Declan peels out of the knot of bodies, skating alone toward my side of the boards. He ignores the cameras. He ignores the three stars selection.
His eyes are already on me.
He reaches the glass right in front of us and slams his stick against it, twice.
Clack. Clack.
Our signal.
End with me.
My palms are already flat against the glass. He presses the blade of his stick there, right under them.
My dad steps up beside me. He raises a hand, giving a sharp, respectful salute through the glass.
Declan nods at him—man to man, pro to pro—before his eyes lock back on mine.
He taps the glass once more. Then he’s gone.
Hours later, the noise has faded into a pleasant ache behind my eyes.
We end up on the balcony of the penthouse. It’s a warm night, the city humidity mixing with the cool breeze off the river. The skyline is a jagged cut of gold and white lights against the dark.
I curl into his side on the oversized outdoor sofa, my bare feet tucked under his thigh. His arm is around me, solid and heavy, hand splayed over my hip.
I’m in his hoodie, hood down.
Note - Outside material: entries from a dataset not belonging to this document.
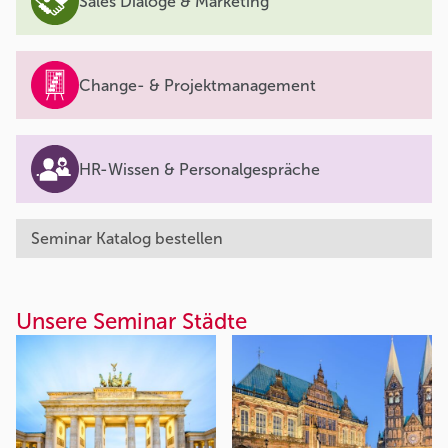
Sales Dialoge & Marketing
Change- & Projektmanagement
HR-Wissen & Personalgespräche
Seminar Katalog bestellen
Unsere Seminar Städte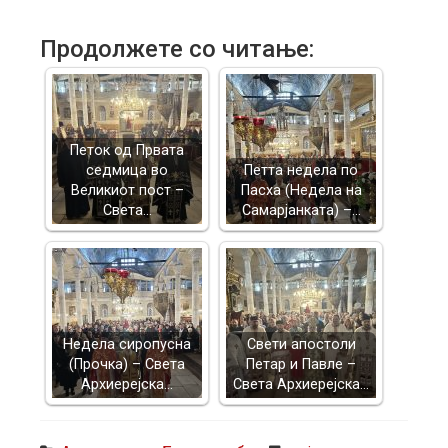
Продолжете со читање:
Петок од Првата
седмица во
Петта недела по
Великиот пост –
Пасха (Недела на
Света…
Самарјанката) –…
Недела сиропусна
Свети апостоли
(Прочка) – Света
Петар и Павле –
Архиерејска…
Света Архиерејска…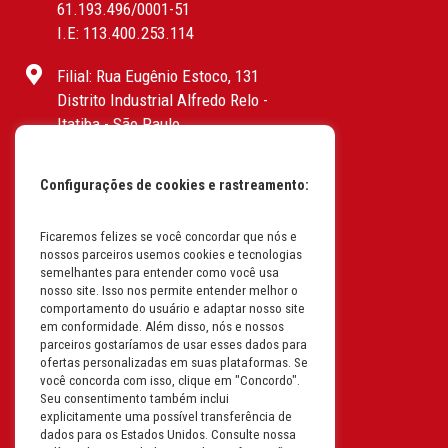
61.193.496/0001-51
I.E: 113.400.253.114
Filial: Rua Eugênio Estoco, 131
Distrito Industrial Alfredo Relo -
Itatiba - São Paulo
CEP: 13255-415 | CNPJ:
61.193.496/0017-19
Configurações de cookies e rastreamento:
I.E: 382.096.357.1147
Filial: Av. Odila Chaves Rodrigues,
Ficaremos felizes se você concordar que nós e
nossos parceiros usemos cookies e tecnologias
1277
semelhantes para entender como você usa
Parque industrial RM - Condomínio
nosso site. Isso nos permite entender melhor o
Therapark - Jundiaí - São Paulo
comportamento do usuário e adaptar nosso site
em conformidade. Além disso, nós e nossos
CEP: 13.213-087 | CNPJ:
parceiros gostaríamos de usar esses dados para
61.193.496/0018-08
ofertas personalizadas em suas plataformas. Se
I.E: 407.642.800.114
você concorda com isso, clique em "Concordo".
Seu consentimento também inclui
explicitamente uma possível transferência de
Filial: Rua em Projeto G, 728 – Letra A
dados para os Estados Unidos. Consulte nossa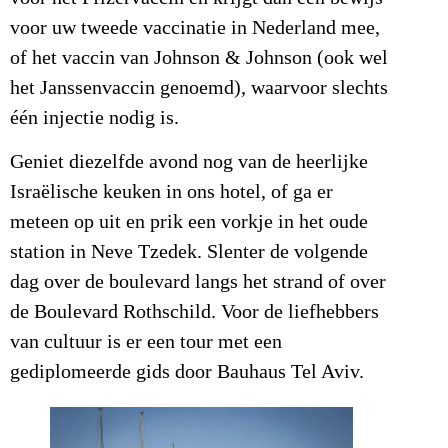
voor uw tweede vaccinatie in Nederland mee,
of het vaccin van Johnson & Johnson (ook wel
het Janssenvaccin genoemd), waarvoor slechts
één injectie nodig is.
Geniet diezelfde avond nog van de heerlijke
Israëlische keuken in ons hotel, of ga er
meteen op uit en prik een vorkje in het oude
station in Neve Tzedek. Slenter de volgende
dag over de boulevard langs het strand of over
de Boulevard Rothschild. Voor de liefhebbers
van cultuur is er een tour met een
gediplomeerde gids door Bauhaus Tel Aviv.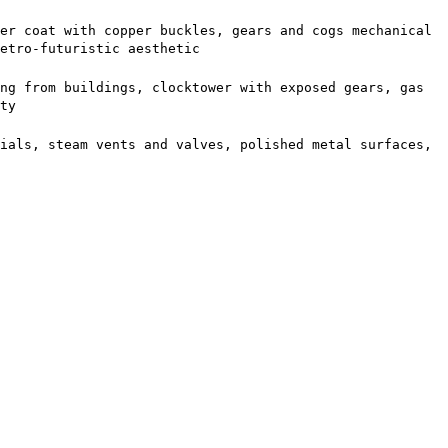
er coat with copper buckles, gears and cogs mechanical
etro-futuristic aesthetic
ng from buildings, clocktower with exposed gears, gas
ty
ials, steam vents and valves, polished metal surfaces,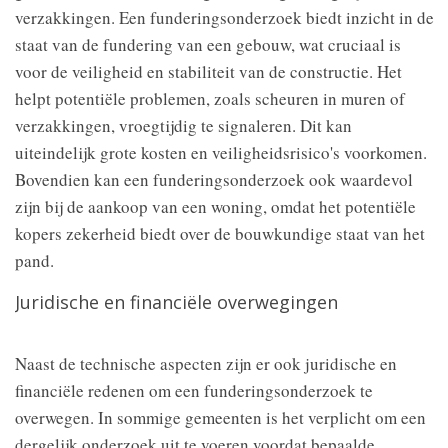
verzakkingen. Een funderingsonderzoek biedt inzicht in de
staat van de fundering van een gebouw, wat cruciaal is
voor de veiligheid en stabiliteit van de constructie. Het
helpt potentiële problemen, zoals scheuren in muren of
verzakkingen, vroegtijdig te signaleren. Dit kan
uiteindelijk grote kosten en veiligheidsrisico's voorkomen.
Bovendien kan een funderingsonderzoek ook waardevol
zijn bij de aankoop van een woning, omdat het potentiële
kopers zekerheid biedt over de bouwkundige staat van het
pand.
Juridische en financiële overwegingen
Naast de technische aspecten zijn er ook juridische en
financiële redenen om een funderingsonderzoek te
overwegen. In sommige gemeenten is het verplicht om een
dergelijk onderzoek uit te voeren voordat bepaalde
Nothing underneath but skin.
He traces the line of my jaw with his thumb.
“You quiet?” he asks. His voice is roughened by shouting over the crowd.
“Just thinking,” I say. “About where we started. The student union. The dorms. The panic attacks.”
He grunts quietly. “Feels like a different life.”
“It was,” I say.
I reach for his hand—the one resting on my knee. I lift it, turning it over in the dim light of the city.
His hand—the one that used to be bruised, cut, stained with ink and blood from the things he broke—is clean. The scars have faded to thin white lines. It’s steady. Strong.
It’s a hand that catches pucks at a hundred miles an hour, and a hand that holds me while I study.
“Every fracture led here,” he murmurs, breaking the silence.
I feel the words more than hear them.
He’s right.
Alistair. Beatrice. Jensen. The fear. The silence.
All of it cracked us.
All of it funneled us into this exact moment.
Me, a med student who knows exactly how to heal. Him, a pro who knows exactly how to protect.
“I used to hate that idea,” I admit. “That everything happens for a reason. But now…” I run my thumb over his palm. “I don’t feel broken. I just see all the places the light got in.”